> **Page segmentation data**
"""

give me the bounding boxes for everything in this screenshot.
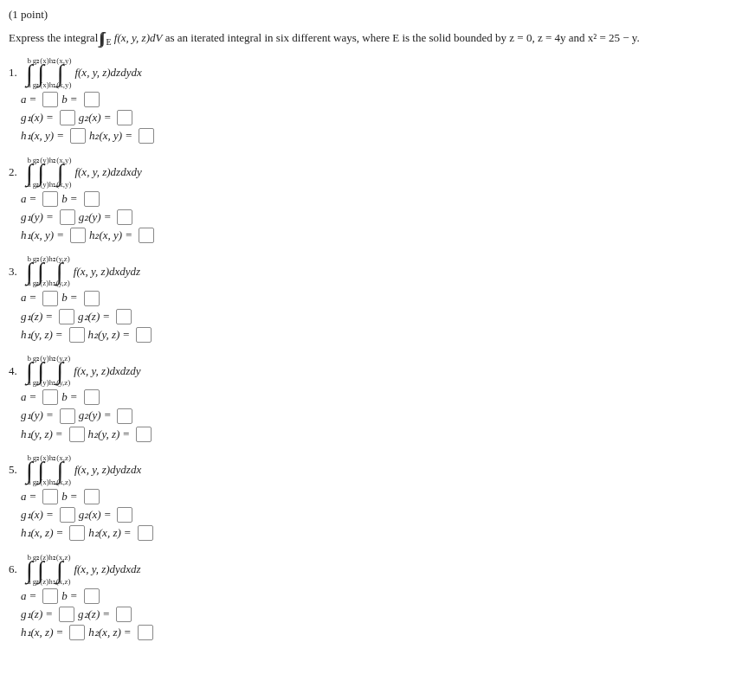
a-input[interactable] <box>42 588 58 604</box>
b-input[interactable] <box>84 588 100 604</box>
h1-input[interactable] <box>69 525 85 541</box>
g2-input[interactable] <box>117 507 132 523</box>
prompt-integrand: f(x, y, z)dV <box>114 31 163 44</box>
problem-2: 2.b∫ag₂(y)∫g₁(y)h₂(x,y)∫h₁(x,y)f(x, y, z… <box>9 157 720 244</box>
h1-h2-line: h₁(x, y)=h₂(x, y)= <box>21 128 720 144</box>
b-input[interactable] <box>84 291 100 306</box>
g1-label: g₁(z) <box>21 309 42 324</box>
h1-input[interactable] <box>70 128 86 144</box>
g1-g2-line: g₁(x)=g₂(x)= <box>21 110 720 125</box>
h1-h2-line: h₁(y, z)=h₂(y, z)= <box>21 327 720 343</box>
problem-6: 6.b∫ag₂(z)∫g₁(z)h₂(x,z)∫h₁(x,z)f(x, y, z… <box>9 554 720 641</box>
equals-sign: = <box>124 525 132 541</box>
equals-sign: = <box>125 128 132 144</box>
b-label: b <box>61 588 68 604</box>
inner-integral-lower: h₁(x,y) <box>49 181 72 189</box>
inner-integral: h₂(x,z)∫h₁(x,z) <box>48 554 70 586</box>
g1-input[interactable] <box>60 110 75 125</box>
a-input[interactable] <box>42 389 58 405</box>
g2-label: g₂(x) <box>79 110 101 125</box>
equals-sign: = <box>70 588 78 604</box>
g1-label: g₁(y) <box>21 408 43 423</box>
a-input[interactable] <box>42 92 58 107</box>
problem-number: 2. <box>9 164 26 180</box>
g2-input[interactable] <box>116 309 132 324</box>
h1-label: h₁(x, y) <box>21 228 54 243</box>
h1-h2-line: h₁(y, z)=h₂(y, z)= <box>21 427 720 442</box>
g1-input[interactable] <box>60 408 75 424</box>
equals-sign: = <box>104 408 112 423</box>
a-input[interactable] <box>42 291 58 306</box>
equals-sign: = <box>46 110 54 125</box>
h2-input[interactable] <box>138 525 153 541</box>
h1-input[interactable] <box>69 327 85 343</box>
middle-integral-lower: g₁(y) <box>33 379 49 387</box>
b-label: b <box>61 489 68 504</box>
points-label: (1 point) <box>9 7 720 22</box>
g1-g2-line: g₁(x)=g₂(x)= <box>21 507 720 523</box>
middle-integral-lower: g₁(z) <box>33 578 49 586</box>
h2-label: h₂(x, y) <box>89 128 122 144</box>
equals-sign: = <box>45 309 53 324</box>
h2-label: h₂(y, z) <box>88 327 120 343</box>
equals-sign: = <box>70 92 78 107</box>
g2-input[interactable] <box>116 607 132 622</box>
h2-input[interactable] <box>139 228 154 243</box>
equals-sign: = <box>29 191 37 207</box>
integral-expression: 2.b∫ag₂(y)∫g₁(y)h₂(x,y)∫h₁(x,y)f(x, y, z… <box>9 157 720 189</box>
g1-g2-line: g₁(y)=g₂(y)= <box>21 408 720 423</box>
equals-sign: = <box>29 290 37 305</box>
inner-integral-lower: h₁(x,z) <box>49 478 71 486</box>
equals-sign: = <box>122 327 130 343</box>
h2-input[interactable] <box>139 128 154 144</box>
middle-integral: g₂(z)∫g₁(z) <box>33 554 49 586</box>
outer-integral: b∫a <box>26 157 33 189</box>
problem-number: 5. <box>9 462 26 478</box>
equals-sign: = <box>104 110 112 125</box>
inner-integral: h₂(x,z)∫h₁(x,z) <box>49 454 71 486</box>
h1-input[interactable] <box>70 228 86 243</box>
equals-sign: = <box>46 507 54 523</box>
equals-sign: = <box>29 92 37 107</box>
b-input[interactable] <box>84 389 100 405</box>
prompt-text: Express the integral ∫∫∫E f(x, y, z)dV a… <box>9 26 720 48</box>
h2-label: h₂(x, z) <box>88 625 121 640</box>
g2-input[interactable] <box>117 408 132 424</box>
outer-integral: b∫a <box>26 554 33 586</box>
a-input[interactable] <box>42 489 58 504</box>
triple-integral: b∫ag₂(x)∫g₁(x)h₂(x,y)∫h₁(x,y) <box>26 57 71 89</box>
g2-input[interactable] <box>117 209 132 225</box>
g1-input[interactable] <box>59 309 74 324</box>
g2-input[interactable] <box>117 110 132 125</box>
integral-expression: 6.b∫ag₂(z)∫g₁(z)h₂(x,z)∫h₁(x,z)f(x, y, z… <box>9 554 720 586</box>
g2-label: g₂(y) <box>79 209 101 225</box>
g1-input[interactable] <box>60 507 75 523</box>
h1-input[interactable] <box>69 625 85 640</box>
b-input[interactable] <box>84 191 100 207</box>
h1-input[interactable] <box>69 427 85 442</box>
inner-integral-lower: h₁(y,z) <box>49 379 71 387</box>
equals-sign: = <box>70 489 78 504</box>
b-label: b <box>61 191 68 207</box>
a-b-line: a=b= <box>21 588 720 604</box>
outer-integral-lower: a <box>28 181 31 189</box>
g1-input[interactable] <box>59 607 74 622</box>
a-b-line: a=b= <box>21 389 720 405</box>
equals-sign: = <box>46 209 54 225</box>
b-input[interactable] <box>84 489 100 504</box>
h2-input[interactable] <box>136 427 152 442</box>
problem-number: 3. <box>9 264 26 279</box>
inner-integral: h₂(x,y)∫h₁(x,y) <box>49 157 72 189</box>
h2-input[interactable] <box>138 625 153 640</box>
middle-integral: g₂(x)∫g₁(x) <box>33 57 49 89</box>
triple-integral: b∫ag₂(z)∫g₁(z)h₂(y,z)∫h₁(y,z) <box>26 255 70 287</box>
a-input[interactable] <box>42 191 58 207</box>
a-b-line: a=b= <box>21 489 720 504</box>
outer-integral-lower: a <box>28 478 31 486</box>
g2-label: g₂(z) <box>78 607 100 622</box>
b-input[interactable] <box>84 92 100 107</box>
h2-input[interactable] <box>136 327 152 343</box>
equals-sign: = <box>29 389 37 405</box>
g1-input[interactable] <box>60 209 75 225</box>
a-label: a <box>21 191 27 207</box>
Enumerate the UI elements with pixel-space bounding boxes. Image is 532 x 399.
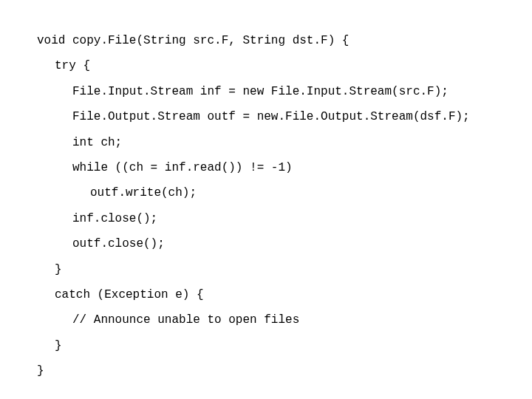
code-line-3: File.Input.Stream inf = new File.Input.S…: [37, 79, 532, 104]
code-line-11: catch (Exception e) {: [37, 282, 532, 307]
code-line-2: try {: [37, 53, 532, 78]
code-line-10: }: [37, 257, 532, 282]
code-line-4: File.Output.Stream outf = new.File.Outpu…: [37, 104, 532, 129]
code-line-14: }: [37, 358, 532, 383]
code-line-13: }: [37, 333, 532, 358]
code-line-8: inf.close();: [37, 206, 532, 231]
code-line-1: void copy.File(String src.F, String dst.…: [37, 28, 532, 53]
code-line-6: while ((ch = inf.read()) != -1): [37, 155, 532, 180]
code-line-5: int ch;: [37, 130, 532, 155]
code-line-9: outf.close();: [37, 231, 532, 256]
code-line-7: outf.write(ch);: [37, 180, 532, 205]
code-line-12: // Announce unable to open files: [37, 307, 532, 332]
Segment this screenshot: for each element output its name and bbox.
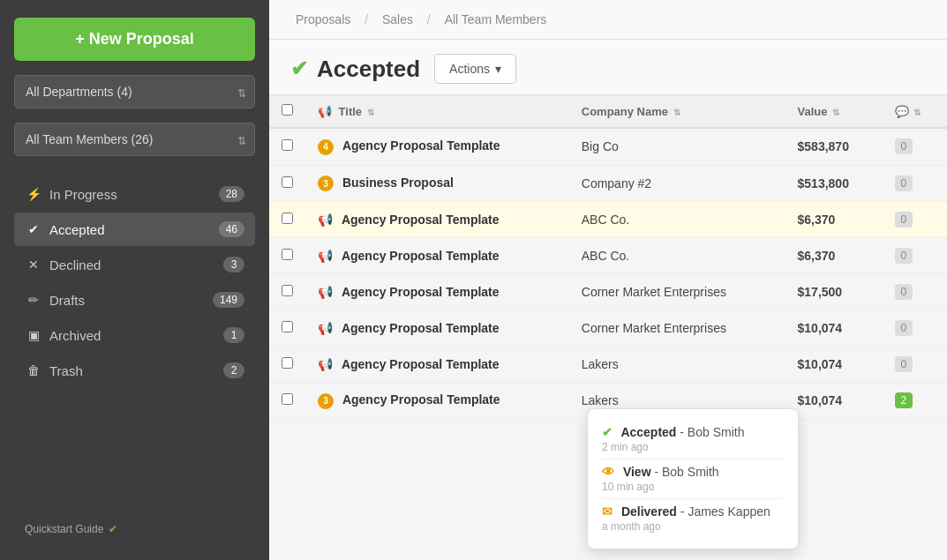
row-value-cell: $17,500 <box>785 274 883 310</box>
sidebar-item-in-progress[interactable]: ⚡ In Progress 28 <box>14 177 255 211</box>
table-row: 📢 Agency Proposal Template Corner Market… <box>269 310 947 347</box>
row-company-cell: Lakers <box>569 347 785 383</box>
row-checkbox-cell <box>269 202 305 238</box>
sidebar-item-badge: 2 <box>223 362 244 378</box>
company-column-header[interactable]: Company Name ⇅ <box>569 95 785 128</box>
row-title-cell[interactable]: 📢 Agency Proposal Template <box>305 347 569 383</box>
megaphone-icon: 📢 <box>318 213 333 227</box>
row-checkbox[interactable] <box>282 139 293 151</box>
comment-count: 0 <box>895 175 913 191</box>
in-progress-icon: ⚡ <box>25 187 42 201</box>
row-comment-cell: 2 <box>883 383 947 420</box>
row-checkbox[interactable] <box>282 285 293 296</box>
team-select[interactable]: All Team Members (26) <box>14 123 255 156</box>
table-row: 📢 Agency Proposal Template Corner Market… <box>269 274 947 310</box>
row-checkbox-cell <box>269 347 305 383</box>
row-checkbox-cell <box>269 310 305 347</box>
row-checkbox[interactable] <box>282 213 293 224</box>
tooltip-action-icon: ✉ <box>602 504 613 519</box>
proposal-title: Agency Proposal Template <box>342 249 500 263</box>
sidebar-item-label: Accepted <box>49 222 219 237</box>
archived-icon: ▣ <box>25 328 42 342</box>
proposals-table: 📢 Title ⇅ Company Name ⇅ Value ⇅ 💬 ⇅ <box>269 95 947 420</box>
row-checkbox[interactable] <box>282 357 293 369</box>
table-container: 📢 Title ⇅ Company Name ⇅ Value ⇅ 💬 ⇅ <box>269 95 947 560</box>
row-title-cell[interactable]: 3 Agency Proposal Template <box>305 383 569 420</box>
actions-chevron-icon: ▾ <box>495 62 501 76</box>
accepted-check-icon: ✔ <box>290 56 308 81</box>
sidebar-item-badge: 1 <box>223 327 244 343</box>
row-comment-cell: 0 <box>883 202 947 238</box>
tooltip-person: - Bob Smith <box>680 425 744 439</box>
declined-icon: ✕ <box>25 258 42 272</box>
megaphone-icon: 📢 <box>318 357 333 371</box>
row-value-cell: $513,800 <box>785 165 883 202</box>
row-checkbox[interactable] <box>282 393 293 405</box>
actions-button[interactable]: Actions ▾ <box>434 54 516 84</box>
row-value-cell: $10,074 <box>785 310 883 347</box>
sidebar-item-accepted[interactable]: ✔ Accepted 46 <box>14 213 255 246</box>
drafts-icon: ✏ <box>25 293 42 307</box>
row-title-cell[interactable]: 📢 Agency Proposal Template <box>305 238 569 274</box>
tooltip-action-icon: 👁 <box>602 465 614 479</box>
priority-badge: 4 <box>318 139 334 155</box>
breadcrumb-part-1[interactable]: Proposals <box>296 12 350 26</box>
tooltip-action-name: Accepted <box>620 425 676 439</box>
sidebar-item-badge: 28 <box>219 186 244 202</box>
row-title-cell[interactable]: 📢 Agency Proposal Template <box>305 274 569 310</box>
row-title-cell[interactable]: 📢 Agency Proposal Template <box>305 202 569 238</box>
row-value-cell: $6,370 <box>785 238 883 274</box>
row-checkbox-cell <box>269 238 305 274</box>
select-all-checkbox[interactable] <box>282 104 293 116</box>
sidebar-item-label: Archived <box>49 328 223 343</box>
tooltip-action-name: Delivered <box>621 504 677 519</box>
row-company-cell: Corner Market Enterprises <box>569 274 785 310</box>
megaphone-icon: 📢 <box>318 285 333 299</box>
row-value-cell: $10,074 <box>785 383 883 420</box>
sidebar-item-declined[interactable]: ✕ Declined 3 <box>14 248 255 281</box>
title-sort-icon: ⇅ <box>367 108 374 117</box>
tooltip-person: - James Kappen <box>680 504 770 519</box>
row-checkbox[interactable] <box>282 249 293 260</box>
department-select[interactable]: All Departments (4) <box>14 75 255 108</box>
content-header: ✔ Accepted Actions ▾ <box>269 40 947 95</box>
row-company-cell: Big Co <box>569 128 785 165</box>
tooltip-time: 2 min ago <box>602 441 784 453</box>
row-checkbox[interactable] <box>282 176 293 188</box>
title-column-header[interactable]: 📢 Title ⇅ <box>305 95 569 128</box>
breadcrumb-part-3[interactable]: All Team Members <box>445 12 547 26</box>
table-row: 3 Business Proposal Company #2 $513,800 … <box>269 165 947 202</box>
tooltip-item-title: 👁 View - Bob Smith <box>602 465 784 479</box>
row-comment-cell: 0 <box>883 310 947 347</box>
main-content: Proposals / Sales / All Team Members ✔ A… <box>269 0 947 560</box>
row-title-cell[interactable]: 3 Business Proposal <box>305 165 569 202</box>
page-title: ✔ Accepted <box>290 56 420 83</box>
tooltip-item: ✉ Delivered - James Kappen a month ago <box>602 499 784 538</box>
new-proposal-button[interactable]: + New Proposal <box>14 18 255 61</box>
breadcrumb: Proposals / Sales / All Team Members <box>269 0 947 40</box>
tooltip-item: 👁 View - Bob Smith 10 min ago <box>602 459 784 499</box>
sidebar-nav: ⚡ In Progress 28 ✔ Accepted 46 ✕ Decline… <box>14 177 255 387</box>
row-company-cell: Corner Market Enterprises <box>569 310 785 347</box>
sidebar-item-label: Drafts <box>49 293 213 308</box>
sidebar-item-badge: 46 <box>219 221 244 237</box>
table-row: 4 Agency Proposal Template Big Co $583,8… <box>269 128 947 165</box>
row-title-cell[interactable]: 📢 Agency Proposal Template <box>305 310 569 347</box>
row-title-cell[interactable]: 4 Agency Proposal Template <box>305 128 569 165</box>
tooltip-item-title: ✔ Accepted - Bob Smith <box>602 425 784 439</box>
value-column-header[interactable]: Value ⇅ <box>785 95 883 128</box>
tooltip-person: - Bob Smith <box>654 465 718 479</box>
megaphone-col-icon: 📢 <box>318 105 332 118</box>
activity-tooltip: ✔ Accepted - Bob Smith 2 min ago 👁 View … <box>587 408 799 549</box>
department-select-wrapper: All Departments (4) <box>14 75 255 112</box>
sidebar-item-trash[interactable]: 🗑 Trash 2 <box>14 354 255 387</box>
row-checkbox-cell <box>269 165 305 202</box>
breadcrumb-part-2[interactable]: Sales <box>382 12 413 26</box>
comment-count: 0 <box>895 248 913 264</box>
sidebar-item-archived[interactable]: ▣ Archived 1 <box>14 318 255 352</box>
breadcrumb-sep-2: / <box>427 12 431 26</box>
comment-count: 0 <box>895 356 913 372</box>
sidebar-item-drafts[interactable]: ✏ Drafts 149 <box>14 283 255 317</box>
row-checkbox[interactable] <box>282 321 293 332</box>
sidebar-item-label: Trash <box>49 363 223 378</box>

"""

> **Exercise brief**
Please report the number of lines in the data that include the word "Kappen", and add no other text.

> **Solution below**
2